• Given data
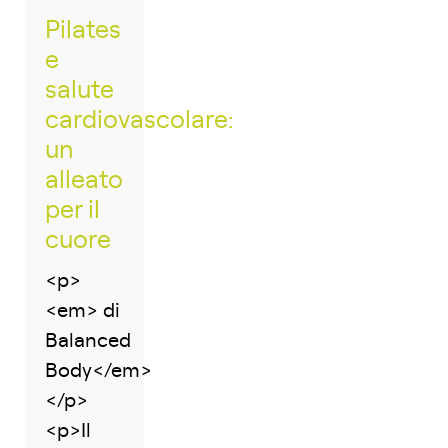
Pilates
e
salute
cardiovascolare:
un
alleato
per il
cuore
<p>
<em> di
Balanced
Body</em>
</p>
<p>Il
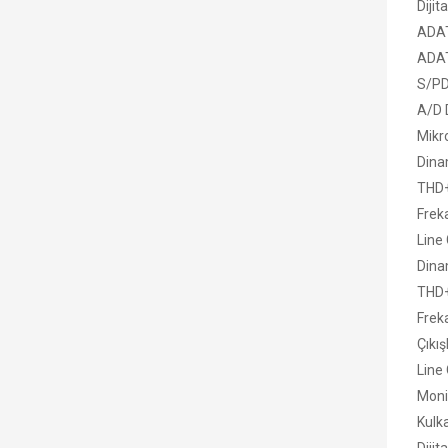
Dijita
ADAT
ADAT
S/PD
A/D 
Mikr
Dina
THD+
Frek
Line 
Dina
THD+
Frek
Çıkış
Line 
Monit
Kulka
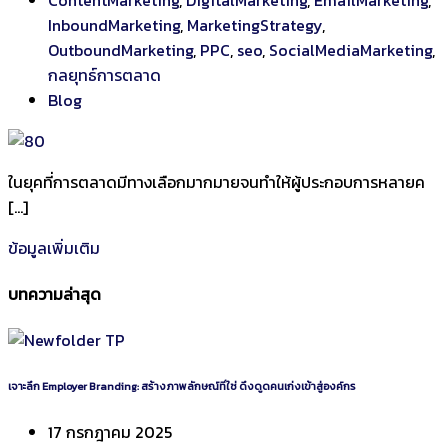
InboundMarketing
,
MarketingStrategy
,
OutboundMarketing
,
PPC
,
seo
,
SocialMediaMarketing
,
กลยุทธ์การตลาด
Blog
ในยุคที่การตลาดมีทางเลือกมากมายจนทำให้ผู้ประกอบการหลายค
[…]
ข้อมูลเพิ่มเติม
บทความล่าสุด
เจาะลึก Employer Branding: สร้างภาพลักษณ์ที่ใช่ ดึงดูดคนเก่งเข้าสู่องค์กร
17 กรกฎาคม 2025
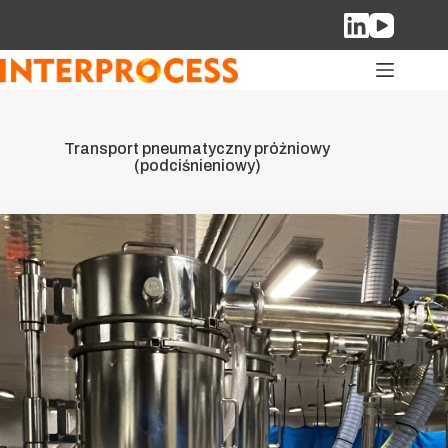
Przejdź
do
treści
Transport pneumatyczny próżniowy
(podciśnieniowy)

• Exercise instructions
Each entry needs to be returned verbatim, with its pictures left out.

• Answer for the task
Pilates
e
salute
cardiovascolare:
un
alleato
per il
cuore
<p>
<em> di
Balanced
Body</em>
</p>
<p>Il
Dijita
ADAT
ADAT
S/PD
A/D 
Mikr
Dina
THD+
Frek
Line 
Dina
THD+
Frek
Çıkış
Line 
Monit
Kulka
InboundMarketing
,
MarketingStrategy
,
OutboundMarketing
,
PPC
,
seo
,
SocialMediaMarketing
,
กลยุทธ์การตลาด
Blog
ในยุคที่การตลาดมีทางเลือกมากมายจนทำให้ผู้ประกอบการหลายค
[…]
ข้อมูลเพิ่มเติม
บทความล่าสุด
เจาะลึก Employer Branding: สร้างภาพลักษณ์ที่ใช่ ดึงดูดคนเก่งเข้าสู่องค์กร
17 กรกฎาคม 2025
Przejdź
do
treści
Transport pneumatyczny próżniowy
(podciśnieniowy)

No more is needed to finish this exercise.